====== ENTRIES SHOWN

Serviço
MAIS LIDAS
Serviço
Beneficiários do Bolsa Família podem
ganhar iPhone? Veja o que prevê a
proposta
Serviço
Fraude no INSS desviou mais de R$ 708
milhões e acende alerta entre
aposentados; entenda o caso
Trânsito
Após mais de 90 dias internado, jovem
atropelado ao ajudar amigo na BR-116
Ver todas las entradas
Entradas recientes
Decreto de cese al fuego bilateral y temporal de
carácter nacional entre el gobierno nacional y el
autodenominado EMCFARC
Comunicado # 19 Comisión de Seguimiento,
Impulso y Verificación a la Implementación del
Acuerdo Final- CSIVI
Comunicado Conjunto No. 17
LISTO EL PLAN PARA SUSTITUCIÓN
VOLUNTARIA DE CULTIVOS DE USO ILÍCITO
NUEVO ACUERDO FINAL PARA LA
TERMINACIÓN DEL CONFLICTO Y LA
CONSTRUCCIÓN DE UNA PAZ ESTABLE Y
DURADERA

============
====== ENTRIES SHOWN

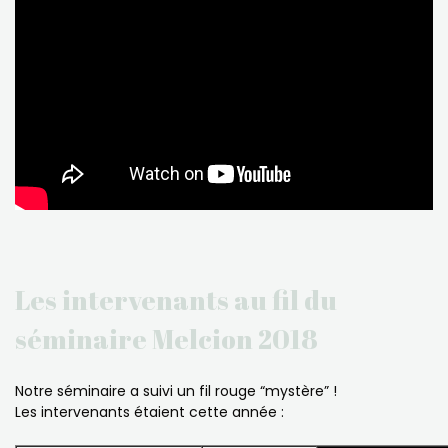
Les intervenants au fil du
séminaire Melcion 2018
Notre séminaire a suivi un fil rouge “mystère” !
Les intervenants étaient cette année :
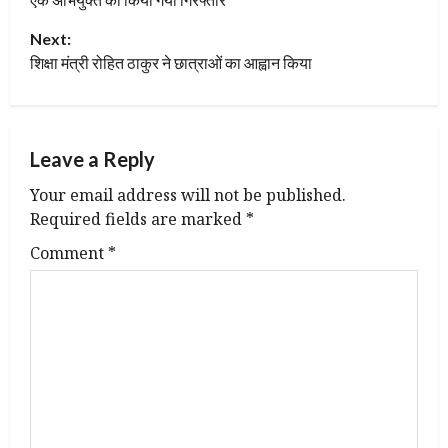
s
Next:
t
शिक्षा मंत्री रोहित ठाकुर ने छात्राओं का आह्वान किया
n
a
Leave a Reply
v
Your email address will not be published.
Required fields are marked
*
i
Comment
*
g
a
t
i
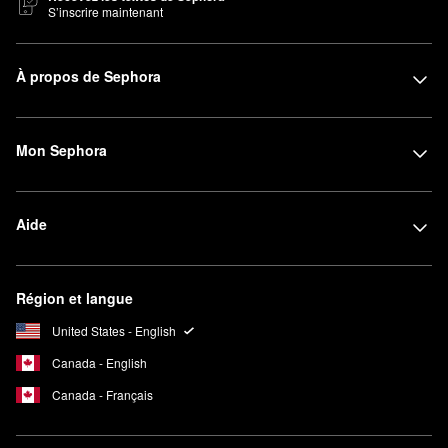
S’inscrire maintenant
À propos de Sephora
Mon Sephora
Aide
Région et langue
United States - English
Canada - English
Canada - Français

============
====== ENTRIES SHOWN

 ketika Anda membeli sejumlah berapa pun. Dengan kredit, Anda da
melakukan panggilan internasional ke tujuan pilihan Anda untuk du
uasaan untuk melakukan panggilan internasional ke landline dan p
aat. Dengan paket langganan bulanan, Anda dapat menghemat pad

============

**EXERCISE DESCRIPTION**
Please make an exact copy of the lines above from the line with "Beneficiários do Bolsa Família podem" through the line with "Decreto de cese", both ends included.

**WRITTEN ANSWER**
Beneficiários do Bolsa Família podem
ganhar iPhone? Veja o que prevê a
proposta
Serviço
Fraude no INSS desviou mais de R$ 708
milhões e acende alerta entre
aposentados; entenda o caso
Trânsito
Após mais de 90 dias internado, jovem
atropelado ao ajudar amigo na BR-116
Ver todas las entradas
Entradas recientes
Decreto de cese al fuego bilateral y temporal de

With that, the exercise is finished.